Overview

The Attachment class handles file attachments on messages, supporting various file types with automatic processing for text extraction, MIME type detection, and integration with FileStore for persistence.

Creating Attachments

From Raw Content

from narrator import Attachment

# Create from bytes
pdf_attachment = Attachment(
    filename="report.pdf",
    content=pdf_bytes,
    mime_type="application/pdf"
)

# Create from base64 string
image_attachment = Attachment(
    filename="screenshot.png",
    content="iVBORw0KGgoAAAANS...",  # base64 string
    mime_type="image/png"
)

# MIME type auto-detection
attachment = Attachment(
    filename="document.pdf",
    content=file_bytes
)
attachment.detect_mime_type()  # Sets mime_type automatically

From File Path

# Load from file system
attachment = Attachment.from_file_path("/path/to/document.pdf")
# Automatically sets filename, content, and mime_type

From Data URLs

# Handle data URLs (e.g., from web uploads)
attachment = Attachment(
    filename="upload.jpg",
    content="data:image/jpeg;base64,/9j/4AAQSkZJRg..."
)

Key properties

filename
string
required
Name of the file
content
bytes | str
File content as bytes or base64-encoded string
mime_type
string
MIME type of the file (auto-detected if not provided)
attributes
Dict[str, Any]
Processed content and metadata (e.g., extracted text, image info)
file_id
string
Unique identifier when stored in FileStore
storage_path
string
Path where file is stored in FileStore
status
Literal['pending', 'stored', 'failed']
default:"pending"
Current processing status
id
string
Auto-generated unique ID based on content hash

Processing and Storage

Attachments can be processed to extract content and stored persistently:
from narrator import FileStore

# Create file store
file_store = await FileStore.create("./attachments")

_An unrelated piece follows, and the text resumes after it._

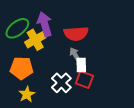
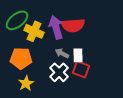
purple arrow: (45, 24) -> (56, 27), moved
yellow cross: (35, 40) -> (34, 31), turned -36
gray arrow: (75, 55) -> (62, 53), moved, turned -32

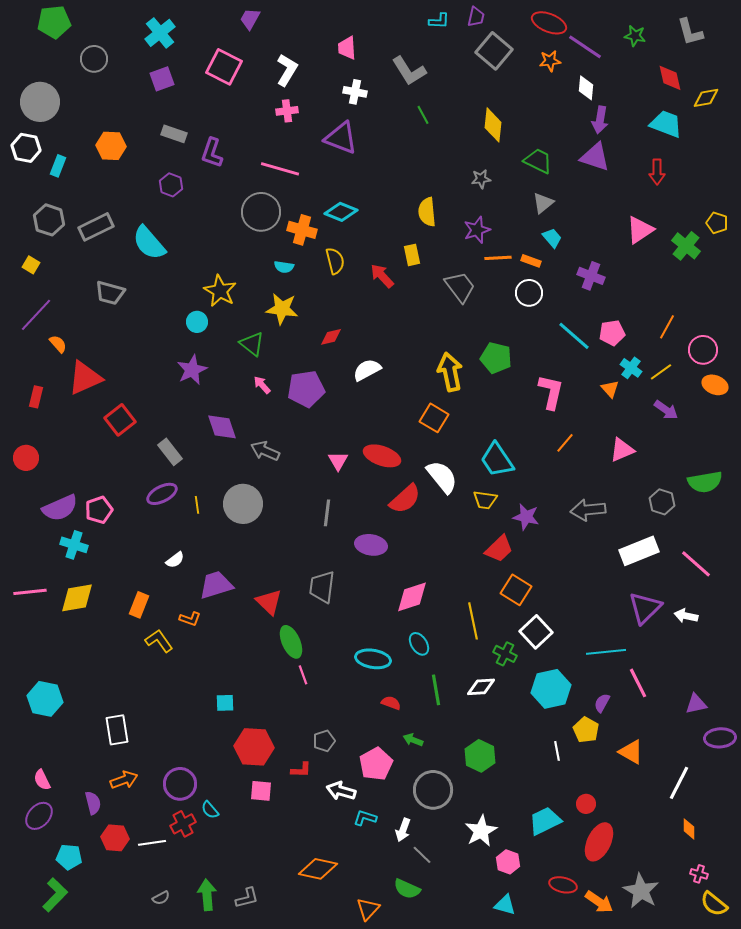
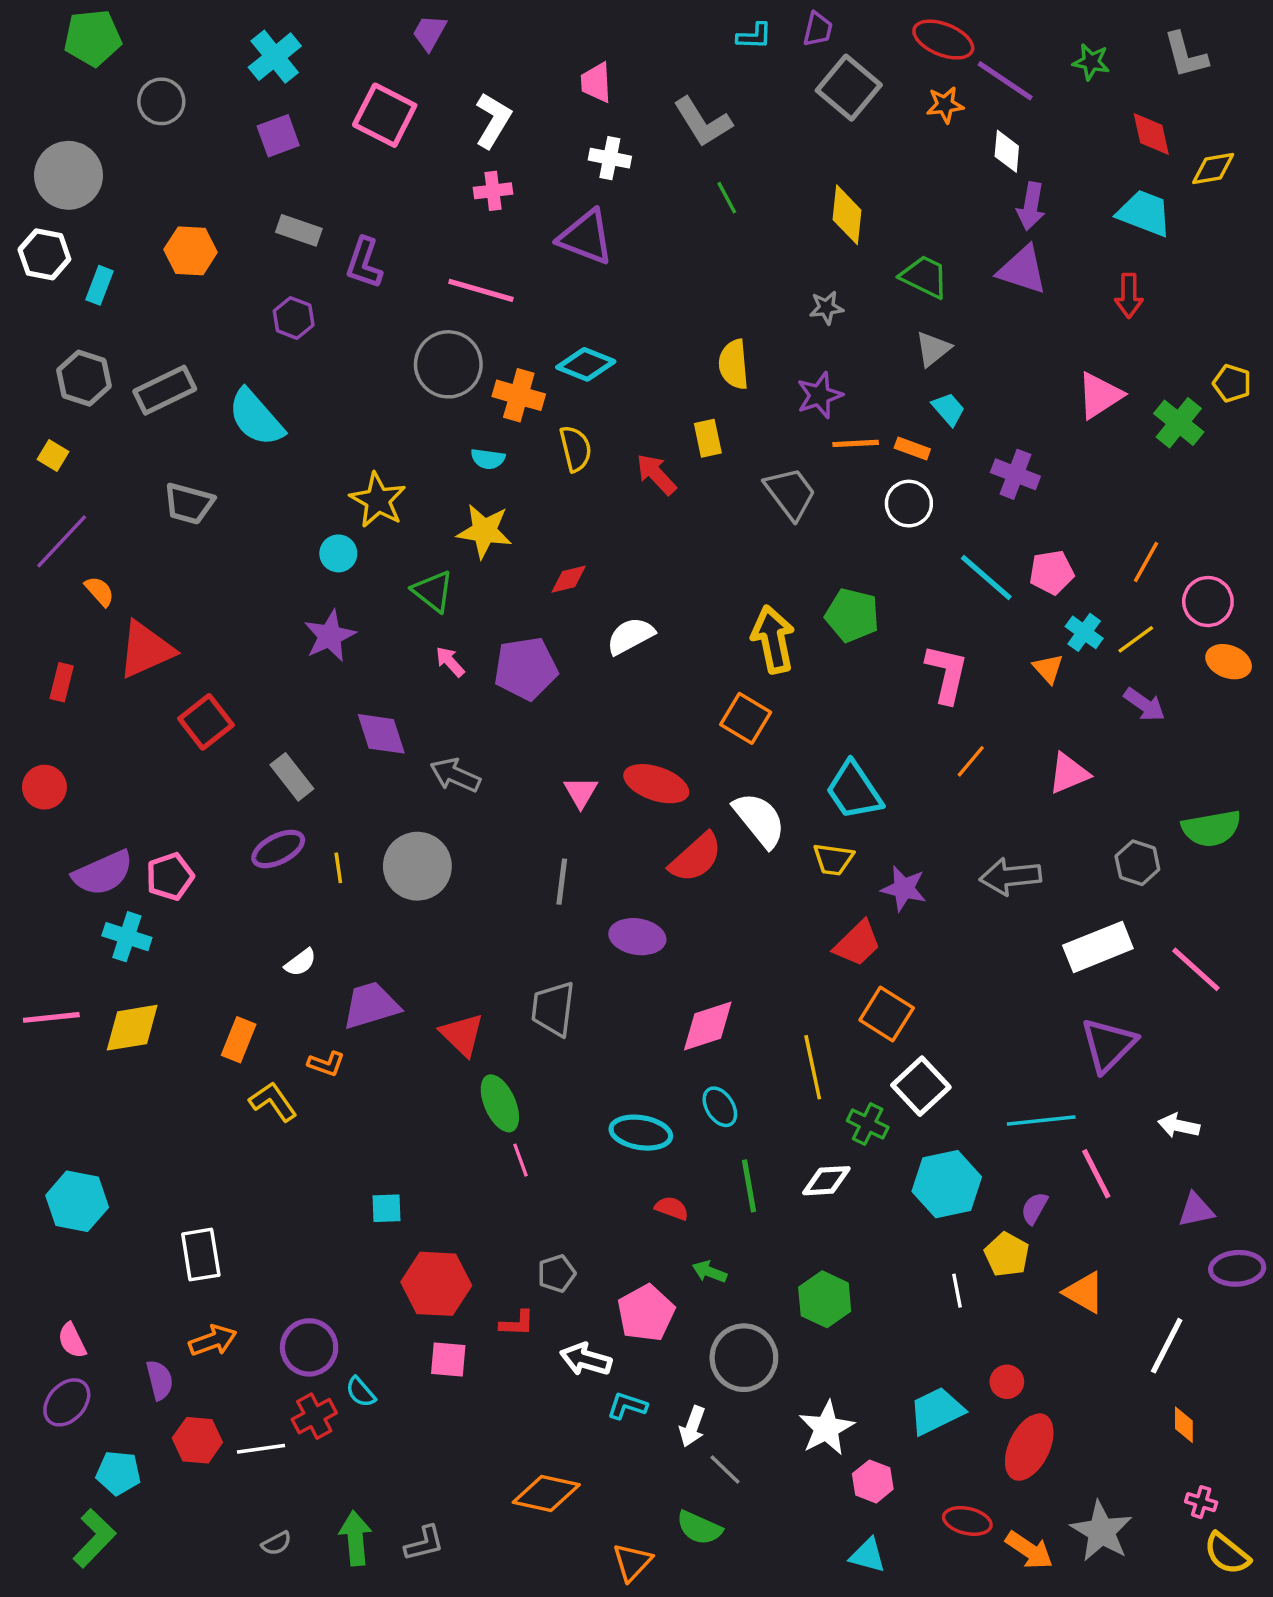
white arrow: (686, 616) -> (1179, 1126), moved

# Process and store attachment
await attachment.process_and_store(file_store)

# After processing:
print(f"File ID: {attachment.file_id}")
print(f"Storage path: {attachment.storage_path}")
print(f"Status: {attachment.status}")  # "stored"
print(f"Extracted content: {attachment.attributes}")

Content Processing

Different file types are automatically processed:

Text Files

text_attachment = Attachment(
    filename="notes.txt",
    content=b"Meeting notes: Project update..."
)
await text_attachment.process_and_store(file_store)
# attributes["text"] contains the file content

PDFs

pdf_attachment = Attachment(
    filename="report.pdf",
    content=pdf_bytes
)
await pdf_attachment.process_and_store(file_store)
# attributes["text"] contains extracted text from all pages

Images

image_attachment = Attachment(
    filename="diagram.png",
    content=image_bytes
)
await image_attachment.process_and_store(file_store)
# attributes["type"] = "image"
# attributes["url"] contains the file URL for viewing

JSON Files

json_attachment = Attachment(
    filename="config.json",
    content=b'{"setting": "value"}'
)
await json_attachment.process_and_store(file_store)
# attributes["parsed_content"] contains the parsed JSON object

Audio Files

audio_attachment = Attachment(
    filename="recording.mp3",
    content=audio_bytes,
    mime_type="audio/mpeg"
)
await audio_attachment.process_and_store(file_store)
# attributes["type"] = "audio"

Retrieving Content

# Get content as bytes (handles all encoding types)
content_bytes = await attachment.get_content_bytes()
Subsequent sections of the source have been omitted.